== PROVIDED MATERIAL ==

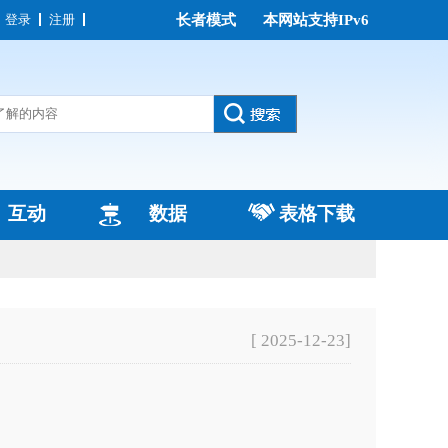
登录
注册
长者模式
本网站支持IPv6
互动
数据
表格下载
[ 2025-12-23]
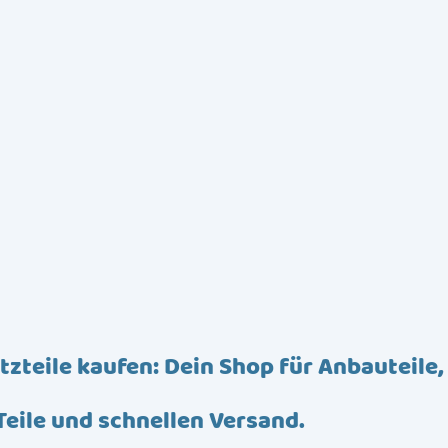
tzteile kaufen: Dein Shop für Anbauteile,
Teile und schnellen Versand.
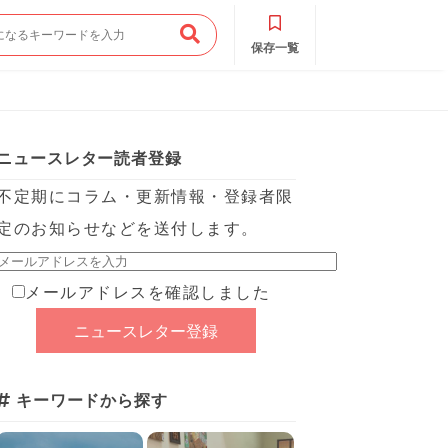
保存一覧
ニュースレター読者登録
不定期にコラム・更新情報・登録者限
定のお知らせなどを送付します。
メールアドレスを確認しました
キーワードから探す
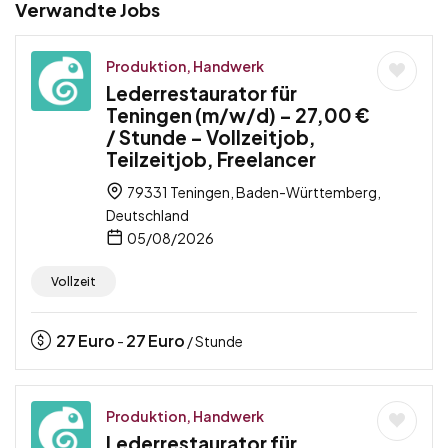
Verwandte Jobs
Produktion, Handwerk
Lederrestaurator für
Teningen (m/w/d) – 27,00 €
/ Stunde – Vollzeitjob,
Teilzeitjob, Freelancer
79331 Teningen, Baden-Württemberg,
Deutschland
05/08/2026
Vollzeit
27
Euro
27
Euro
-
/ Stunde
Produktion, Handwerk
Lederrestaurator für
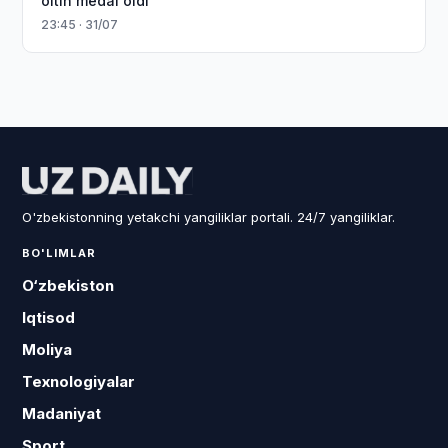
oltin medal oldi
23:45 · 31/07
O'zbekistonning yetakchi yangiliklar portali. 24/7 yangiliklar.
BO'LIMLAR
O‘zbekiston
Iqtisod
Moliya
Texnologiyalar
Madaniyat
Sport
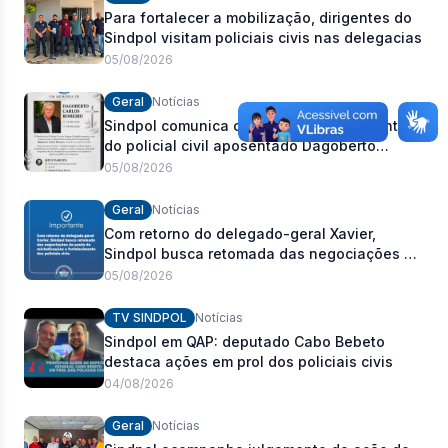
Para fortalecer a mobilização, dirigentes do
Sindpol visitam policiais civis nas delegacias
05/08/2026
Geral
Notícias
Sindpol comunica com pesar o falecimento
do policial civil aposentado Dagoberto
Carlos Romeiro
05/08/2026
Geral
Notícias
Com retorno do delegado-geral Xavier,
Sindpol busca retomada das negociações da
pauta de reivindicações e fortalecimento dos
05/08/2026
policiais civis
TV SINDPOL
Notícias
Sindpol em QAP: deputado Cabo Bebeto
destaca ações em prol dos policiais civis
04/08/2026
Geral
Notícias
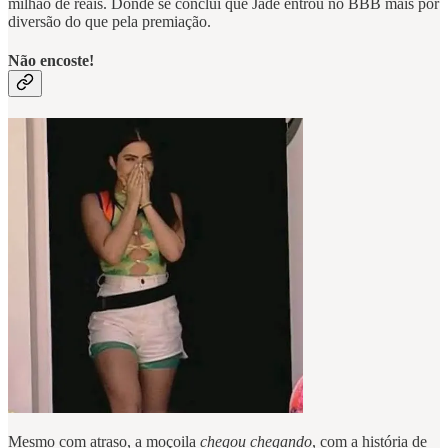
milhão de reais. Donde se conclui que Jade entrou no BBB mais por
diversão do que pela premiação.
Não encoste!
Mesmo com atraso, a moçoila
chegou chegando
, com a história de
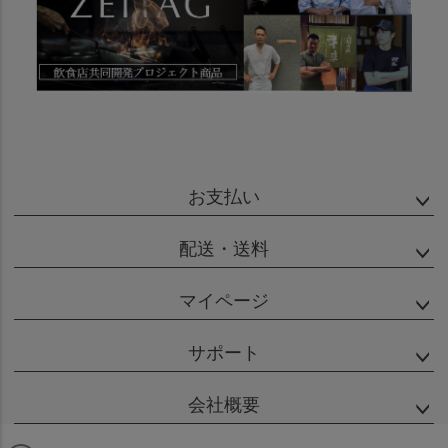
お支払い
配送・送料
マイページ
サポート
会社概要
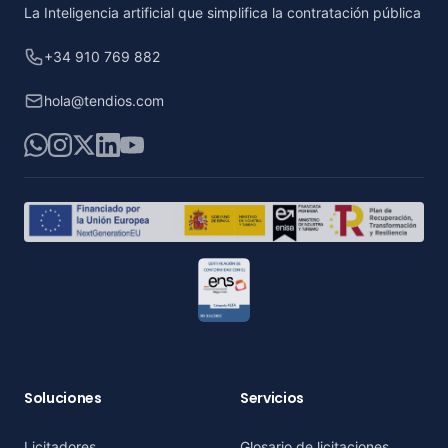
La Inteligencia artificial que simplifica la contratación pública
+34 910 769 882
hola@tendios.com
WhatsApp
Instagram
X
LinkedIn
YouTube
Soluciones
Servicios
Licitadores
Glosario de licitaciones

===

**ACTIVITY**
Search the entries for the word "policiais" and gather every line where it appears.

**SOLUTION TO THIS EXERCISE**
Sindpol visitam policiais civis nas delegacias
policiais civis
destaca ações em prol dos policiais civis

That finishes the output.